Let’s get one thing out of the way from the top: you cannot use your RRSP funds to invest in a corporation which you control. Now, for those of you that are still with us, the following explains the rules involved.

Small Business Corporation (“SBC”) Test

Generally, an SBC is a corporation that meets the following conditions:

(a)    the corporation must use all or substantially all (i.e. 90%) of its assets principally in an active business carried on primarily in Canada. Shares or debt of connected qualifying corporations are also eligible assets.

(b)    The corporation must be a Canadian corporation that is not controlled any manner by non-residents. This control test includes control in fact, as well as legal voting control.

Any investment in an SBC will qualify as long as investor is not connected with the corporation

A shareholder is considered connected if he or any related person owns, directly or indirectly, at least 10% of the shares of any class of the corporation or a related corporation.

A connected shareholder could still invest in a SBC as long as the total investment (including investments by related persons) is less than $25,000, and the investor deals at arm’s length with the corporation.

Eligible Corporation (“EC”) Test

Most RRSP investments in private companies will fall within the rules described in the SBC test above. The EC test is an older rule that still applies. It is similar to the SBC test, but more restrictive, so let’s not bore you with the details.

Suffice to say that anyone contemplating an investment in a private company with RRSP funds should not do so without first consulting a tax professional.

What’s Your Tax Issue? Inter-Provincial Employment

In Canadian Income Tax, Personal Tax on January 10, 2011 at 4:11 pm

“We’re workin’ our jobs, collect our pay, believe we’re gliding down the highway, when in fact…..”

The Tax Issue:

I have recently been hired as an employee by a firm from Ontario. I live in Quebec and I will be working exclusively from my home. My employer’s accountant tells me I am subject to Ontario payroll deductions. Is this correct?

The Answer:

The short answer is, yes.

Generally, it is not the province where the employee is resident that determines the jurisdiction for payroll deductions at source, but rather, the place of employment.

The place of employment is the employer’s place of business where the employee is required to report to work. This is true, regardless of where the employee lives or where the employer’s head office is.

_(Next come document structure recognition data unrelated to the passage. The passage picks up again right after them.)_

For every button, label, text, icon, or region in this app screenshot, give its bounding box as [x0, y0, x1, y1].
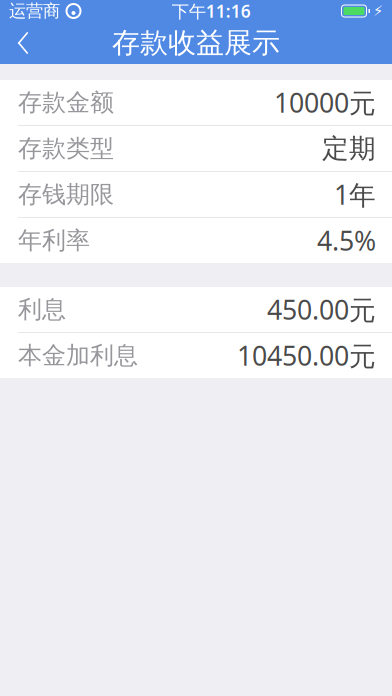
staticText: 运营商 — [9, 0, 60, 22]
button[interactable]: 利息 — [0, 287, 392, 332]
staticText: ⚡︎ — [373, 3, 383, 19]
button[interactable]: 本金加利息 — [0, 333, 392, 378]
staticText: 450.00元 — [267, 292, 376, 327]
staticText: 存款金额 — [18, 88, 114, 117]
staticText: 年利率 — [18, 226, 90, 255]
button[interactable]: 存款类型 — [0, 126, 392, 171]
staticText: 下午11:16 — [172, 0, 251, 22]
button[interactable]: 存钱期限 — [0, 172, 392, 217]
button[interactable]: 存款金额 — [0, 80, 392, 125]
staticText: 本金加利息 — [18, 341, 138, 370]
staticText: 存款类型 — [18, 134, 114, 163]
staticText: 4.5% — [317, 223, 376, 258]
staticText: 利息 — [18, 295, 66, 324]
staticText: 1年 — [334, 177, 376, 212]
staticText: 存款收益展示 — [112, 26, 280, 60]
staticText: 存钱期限 — [18, 180, 114, 209]
staticText: 10450.00元 — [237, 338, 376, 373]
button[interactable]: 年利率 — [0, 218, 392, 263]
staticText: 定期 — [322, 132, 376, 165]
button[interactable]: 返回 — [0, 22, 46, 64]
staticText: 10000元 — [274, 85, 376, 120]
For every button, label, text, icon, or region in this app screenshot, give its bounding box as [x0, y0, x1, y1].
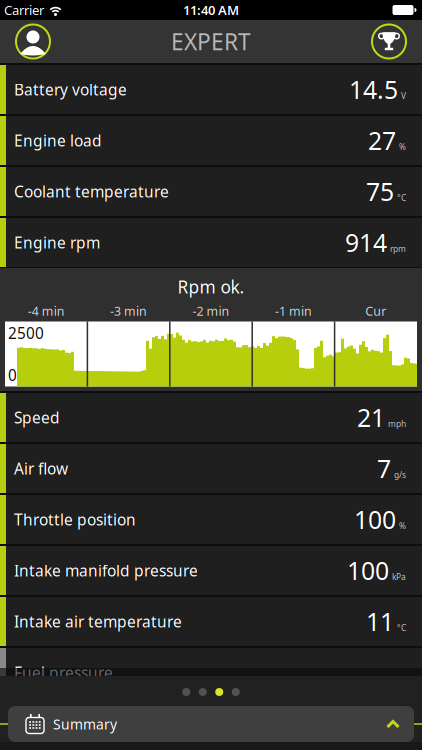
staticText: % — [399, 141, 406, 152]
staticText: Air flow — [14, 458, 68, 479]
staticText: Rpm ok. — [178, 275, 244, 299]
staticText: Battery voltage — [14, 79, 127, 100]
staticText: Carrier — [4, 1, 44, 19]
staticText: Summary — [53, 715, 117, 734]
staticText: V — [401, 90, 406, 102]
staticText: 100 — [354, 503, 396, 536]
staticText: 11:40 AM — [183, 1, 239, 19]
staticText: Intake manifold pressure — [14, 560, 198, 581]
staticText: 0 — [8, 365, 17, 386]
staticText: °C — [397, 622, 406, 634]
button[interactable]: Air flow — [0, 444, 422, 493]
staticText: 11 — [366, 605, 394, 638]
staticText: Throttle position — [14, 509, 136, 530]
staticText: % — [399, 520, 406, 532]
button[interactable]: Speed — [0, 393, 422, 442]
button[interactable]: Engine rpm — [0, 218, 422, 267]
staticText: 2500 — [8, 322, 44, 343]
button[interactable]: Summary — [8, 706, 414, 742]
staticText: °C — [397, 192, 406, 204]
button[interactable]: Profile — [0, 24, 50, 58]
staticText: 75 — [366, 175, 394, 208]
staticText: g/s — [394, 469, 406, 480]
button[interactable]: Fuel pressure — [0, 648, 422, 697]
staticText: -1 min — [275, 303, 312, 320]
button[interactable]: Battery voltage — [0, 65, 422, 114]
button[interactable]: Engine load — [0, 116, 422, 165]
staticText: 27 — [368, 124, 396, 157]
staticText: Engine rpm — [14, 232, 100, 253]
staticText: Fuel pressure — [14, 662, 113, 683]
staticText: 7 — [377, 452, 391, 485]
button[interactable]: Achievements — [372, 24, 422, 58]
staticText: -3 min — [110, 303, 147, 320]
staticText: Engine load — [14, 130, 102, 151]
staticText: 21 — [357, 401, 385, 434]
staticText: kPa — [392, 571, 406, 582]
staticText: rpm — [390, 243, 406, 254]
staticText: EXPERT — [171, 26, 251, 57]
staticText: 914 — [345, 226, 387, 259]
staticText: 14.5 — [349, 73, 398, 106]
staticText: Coolant temperature — [14, 181, 169, 202]
button[interactable]: Intake air temperature — [0, 597, 422, 646]
staticText: Intake air temperature — [14, 611, 182, 632]
button[interactable]: Throttle position — [0, 495, 422, 544]
button[interactable]: Coolant temperature — [0, 167, 422, 216]
staticText: Speed — [14, 407, 60, 428]
staticText: -2 min — [192, 303, 230, 320]
staticText: -4 min — [28, 303, 65, 320]
staticText: Cur — [365, 303, 386, 320]
button[interactable]: Intake manifold pressure — [0, 546, 422, 595]
staticText: mph — [388, 418, 406, 430]
staticText: 100 — [347, 554, 389, 587]
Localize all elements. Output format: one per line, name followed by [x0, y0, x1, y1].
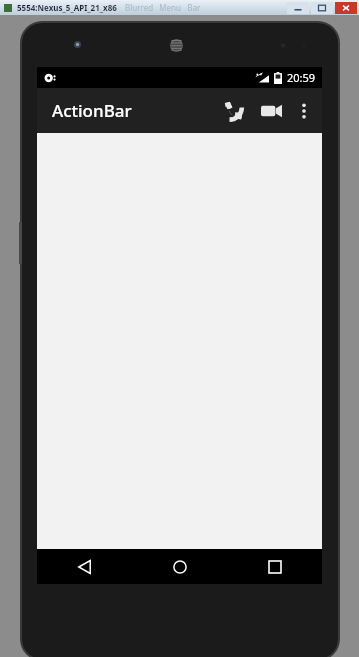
button[interactable]: Back — [37, 549, 132, 584]
button[interactable]: Window control — [311, 2, 333, 14]
button[interactable]: Recent apps — [227, 549, 322, 584]
staticText: 20:59 — [287, 70, 316, 85]
button[interactable]: More options — [290, 88, 318, 133]
button[interactable]: Home — [132, 549, 227, 584]
button[interactable]: Window control — [335, 2, 357, 14]
button[interactable]: Call — [214, 88, 252, 133]
staticText: ActionBar — [52, 99, 132, 122]
button[interactable]: Video call — [252, 88, 290, 133]
staticText: 5554:Nexus_5_API_21_x86 — [17, 2, 117, 13]
button[interactable]: Window control — [287, 2, 309, 14]
staticText: Blurred Menu Bar — [125, 2, 201, 13]
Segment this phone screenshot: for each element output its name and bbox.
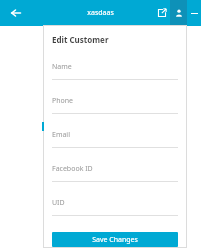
button[interactable]: Phone xyxy=(52,89,178,123)
staticText: Save Changes xyxy=(92,235,138,245)
button[interactable]: Save Changes xyxy=(52,232,178,247)
staticText: UID xyxy=(52,198,65,208)
staticText: Name xyxy=(52,62,72,72)
button[interactable]: Back xyxy=(8,5,24,21)
staticText: xasdaas xyxy=(87,8,114,18)
button[interactable]: Email xyxy=(52,123,178,157)
button[interactable]: UID xyxy=(52,191,178,225)
button[interactable]: Facebook ID xyxy=(52,157,178,191)
button[interactable]: Open external xyxy=(154,5,170,21)
button[interactable]: Name xyxy=(52,55,178,89)
staticText: Email xyxy=(52,130,70,140)
button[interactable]: Minimize xyxy=(187,6,201,20)
staticText: Facebook ID xyxy=(52,164,93,174)
staticText: Edit Customer xyxy=(52,34,109,45)
button[interactable]: Account xyxy=(170,0,187,26)
staticText: Phone xyxy=(52,96,74,106)
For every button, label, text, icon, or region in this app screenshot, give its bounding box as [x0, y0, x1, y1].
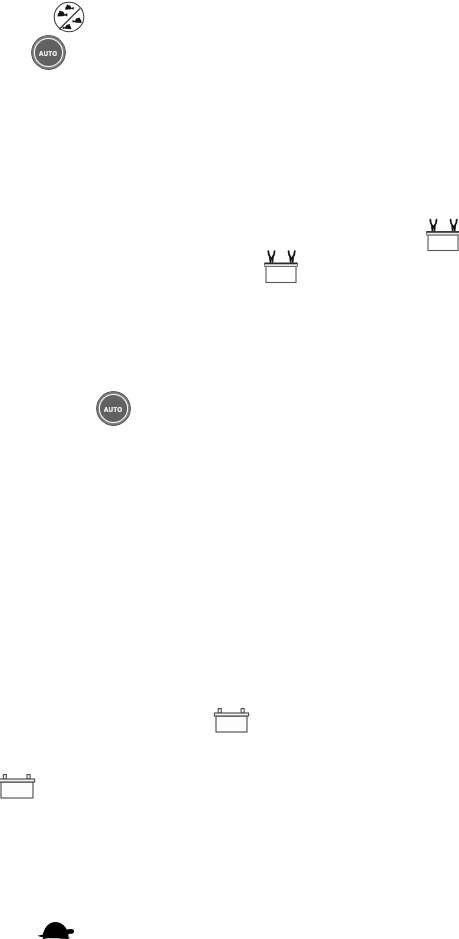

If, as in your case, an employee does not report to work at the employer’s place of business, the CRA says that the province of employment is determined to be the place where the employer’s business is located and from where he pays the salary.

Based on the above, you will be subject to Ontario deductions at source. When you file your tax returns, however, you will still file as a Quebec resident taxpayer. As a result, you will probably have a large refund for federal purposes and taxes due on your Quebec return.

In this case, when you file your tax returns, you may apply a portion of your total tax withheld against your Quebec tax liability. The rules allow for you to transfer to Quebec any amount up to a maximum of 45% of the total tax withheld in another province. Simply slip the amount you wish to transfer on to the appropriate lines on both your federal and Quebec tax returns.